2F-2
COMPARATIVE SURVIVAL BENEFITS FROM INTERMITTENT VERSUS CONTINUOUS ANDROGEN DEPRIVATION THERAPY IN ADVANCED PROSTATE CANCER PATIENTS: A POPULATION-BASED STUDY
Methods: Using the linked SEER-Medicare data, we conducted a retrospective cohort study of 5,377 advanced PCa patients aged 66 or older diagnosed between 2002-2011 receiving ADT as primary treatment. The study cohort included two patient subgroups: 3,513 men with incident metastatic PCa at diagnosis and 1,864 men with salvage ADT after initial curative-intent therapy for localized disease (non-metastatic group). We obtained 5-year mortality outcomes, including all-cause and PCa death for the metastatic group and non-PCa and cardiovascular death for the non-metastatic group, via state death certificate data obtained by the SEER program. The CADT group included men who continued receiving ADT without any treatment gaps longer 3 months. IADT group included men who had a gap of more than 3 months between two subsequent ADT injections with the first gap within 18 months after ADT initiation and at least one PSA measurement or physician visit between the two ADT injections. We used Cox-proportional hazard models to estimate hazard ratios and 95% confidence intervals of each survival outcome between IADT versus CADT group. We also conducted matched propensity score analysis to address potential bias in patient selection for treatment in an observational setting.
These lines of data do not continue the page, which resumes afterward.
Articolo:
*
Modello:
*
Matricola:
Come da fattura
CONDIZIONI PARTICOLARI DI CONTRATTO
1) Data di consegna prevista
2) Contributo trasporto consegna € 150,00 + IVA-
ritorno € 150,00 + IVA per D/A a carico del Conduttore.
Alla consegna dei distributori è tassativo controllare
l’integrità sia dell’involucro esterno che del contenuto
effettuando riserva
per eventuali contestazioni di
Results: Compared with the CADT group, men in IADT group had similar 5-year risk of all-cause death (HR=0.90, 95%C.I. = 0.82, 1.00, p=0.05) but a lower risk of PCa death (HR= 0.80, 95%C.I. = 0.70, 0.92, p=0.002). Among non-metastatic patients, we found a lower risk of non-prostate cancer (HR=0.59, 95%C.I. = 0.34, 1.01, p=0.06) and cardiovascular death (HR=0.77, 95%C.I. = 0.51, 1.17, p=0.22) in IADT group than in CADT group although the difference did not reach statistical significance. We obtained similar estimates in our sensitivity analysis.
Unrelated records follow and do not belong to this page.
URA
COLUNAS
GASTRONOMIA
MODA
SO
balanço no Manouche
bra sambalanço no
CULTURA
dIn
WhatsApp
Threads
Conclusions: IADT for elderly men with advanced PCa provides similar overall survival benefit as CADT and may potentially reduce PCa death in men newly diagnosed with metastatic PCa. Among men receiving salvage ADT for managing localized disease progression, IADT and CADT may have similar risk of cardiovascular and non-prostate cancer death. This information may facilitate decision-making regarding use of IADT or CADT for treating advanced PCa.